Supplied entries:
# # # # # # #

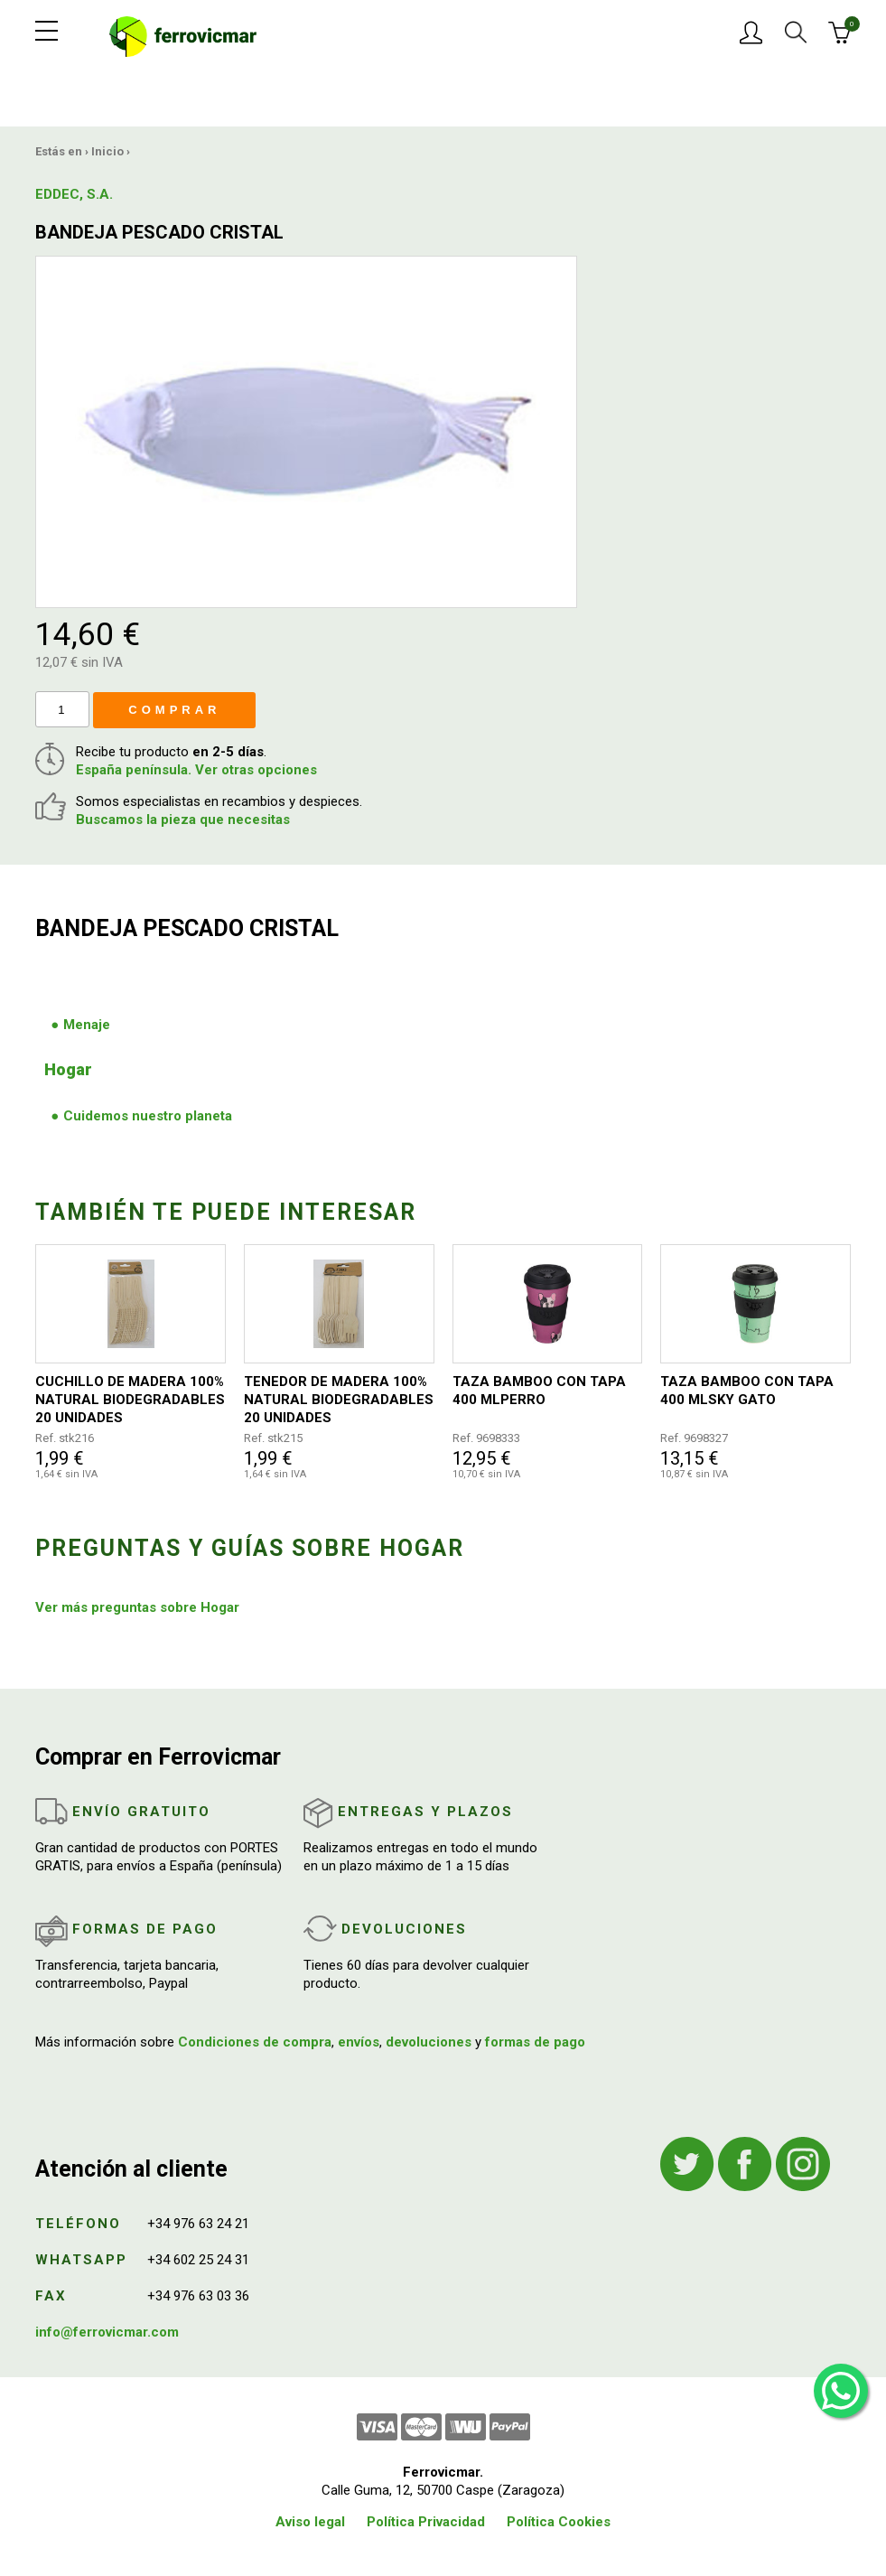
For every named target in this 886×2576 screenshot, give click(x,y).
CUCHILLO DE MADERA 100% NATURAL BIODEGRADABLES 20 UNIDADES (130, 1399)
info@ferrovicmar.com (107, 2332)
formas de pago (535, 2042)
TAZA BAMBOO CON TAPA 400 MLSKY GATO (747, 1390)
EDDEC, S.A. (74, 194)
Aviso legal (310, 2522)
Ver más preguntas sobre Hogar (137, 1607)
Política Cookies (559, 2522)
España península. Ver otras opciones (196, 770)
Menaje (86, 1024)
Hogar (68, 1069)
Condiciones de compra (254, 2042)
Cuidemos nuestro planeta (147, 1116)
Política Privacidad (426, 2522)
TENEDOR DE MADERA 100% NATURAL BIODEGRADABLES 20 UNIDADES (339, 1399)
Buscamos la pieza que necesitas (183, 819)
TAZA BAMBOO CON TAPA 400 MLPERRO (539, 1390)
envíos (358, 2042)
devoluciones (428, 2042)
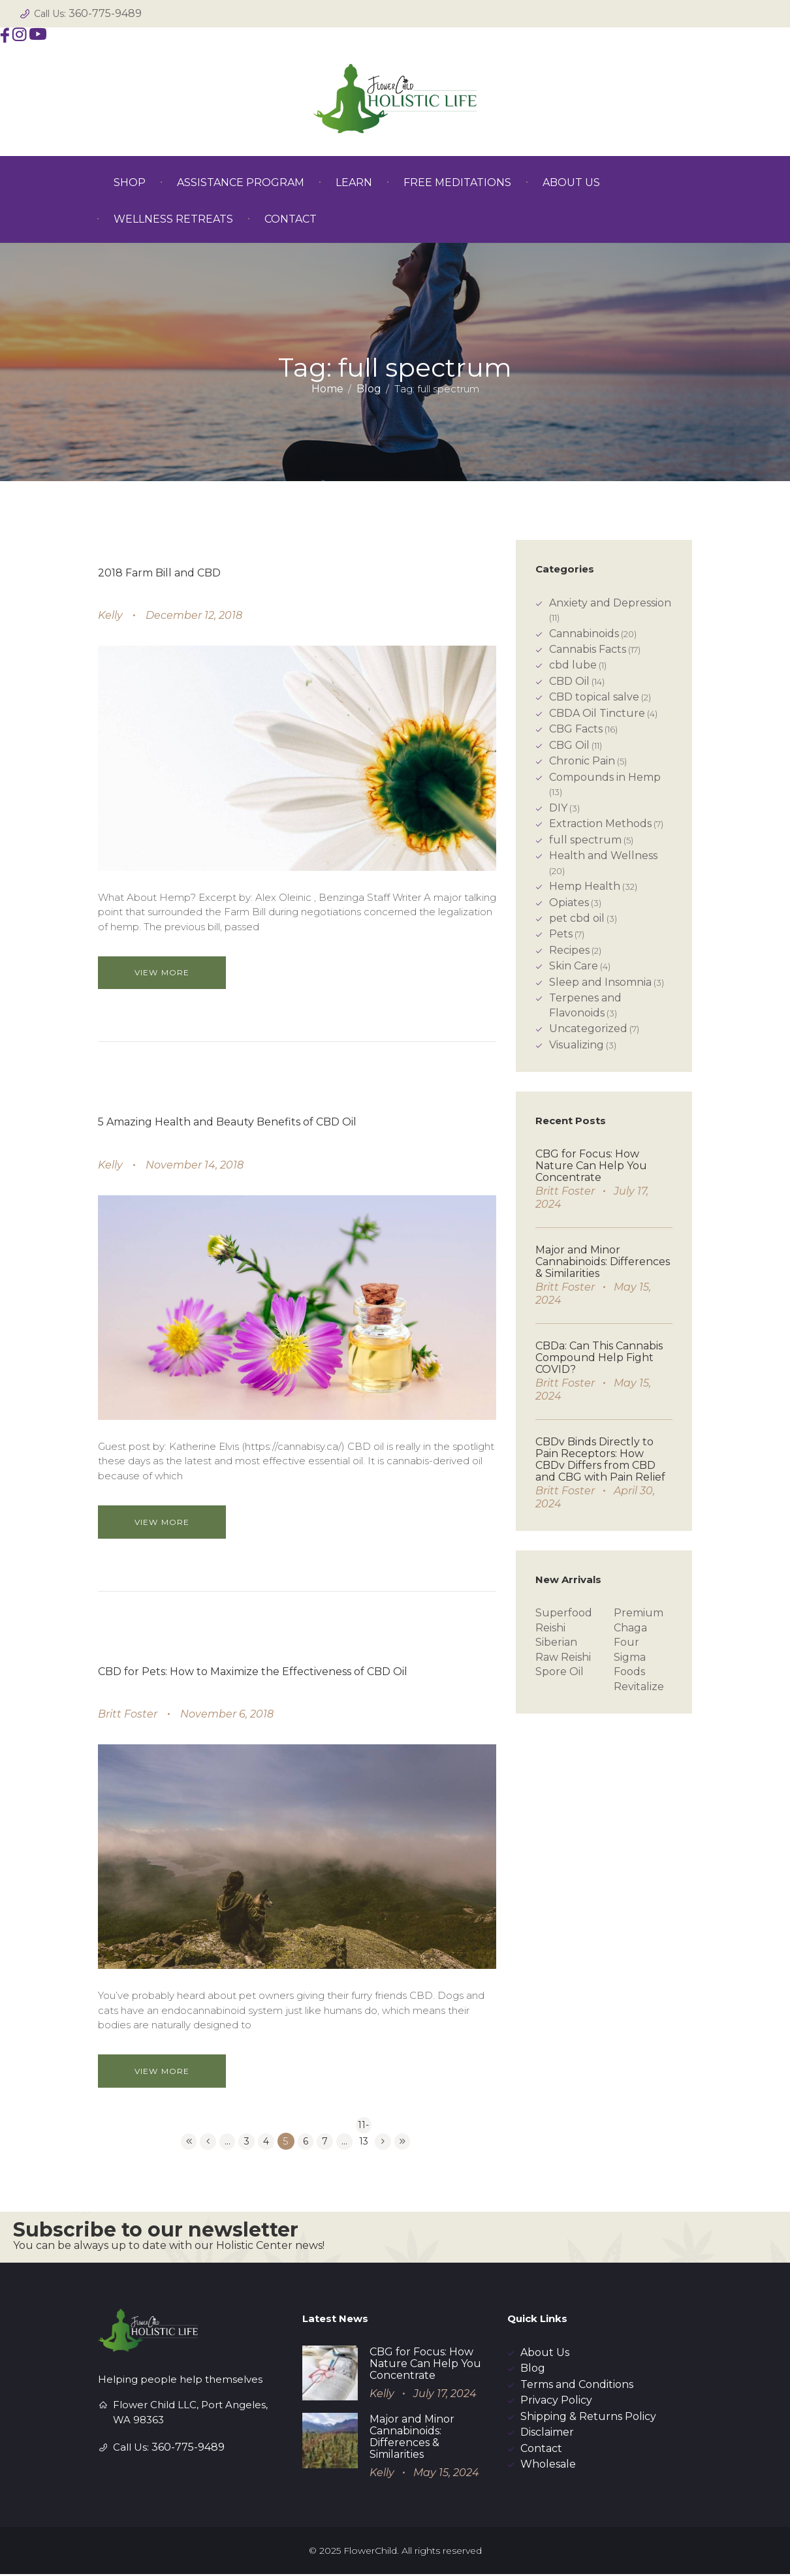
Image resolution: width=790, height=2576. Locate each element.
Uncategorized (588, 1028)
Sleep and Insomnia (600, 982)
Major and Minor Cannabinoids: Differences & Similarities (602, 1262)
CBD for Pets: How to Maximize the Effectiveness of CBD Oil (252, 1671)
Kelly (110, 615)
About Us (544, 2354)
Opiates (569, 902)
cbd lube (573, 665)
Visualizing (576, 1045)
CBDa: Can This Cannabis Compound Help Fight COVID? (599, 1357)
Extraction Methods (600, 823)
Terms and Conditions (576, 2386)
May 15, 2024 (446, 2474)
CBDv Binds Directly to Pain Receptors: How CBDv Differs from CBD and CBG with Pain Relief (600, 1459)
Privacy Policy (556, 2402)
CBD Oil (569, 681)
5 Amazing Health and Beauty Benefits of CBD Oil (227, 1122)
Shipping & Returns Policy (588, 2417)
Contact (541, 2449)
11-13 (367, 2126)
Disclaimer (547, 2434)
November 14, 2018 (195, 1165)
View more (173, 972)
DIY (558, 808)
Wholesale (548, 2466)
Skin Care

# # # # # # #

Assigned task: Omit every picture, and please return the entries exactly from the first line through the line with "Aviso legal (310, 2522)", both included.

Completed exercise:
For every named target in this 886×2576 screenshot, give click(x,y).
CUCHILLO DE MADERA 100% NATURAL BIODEGRADABLES 20 UNIDADES (130, 1399)
info@ferrovicmar.com (107, 2332)
formas de pago (535, 2042)
TAZA BAMBOO CON TAPA 400 MLSKY GATO (747, 1390)
EDDEC, S.A. (74, 194)
Aviso legal (310, 2522)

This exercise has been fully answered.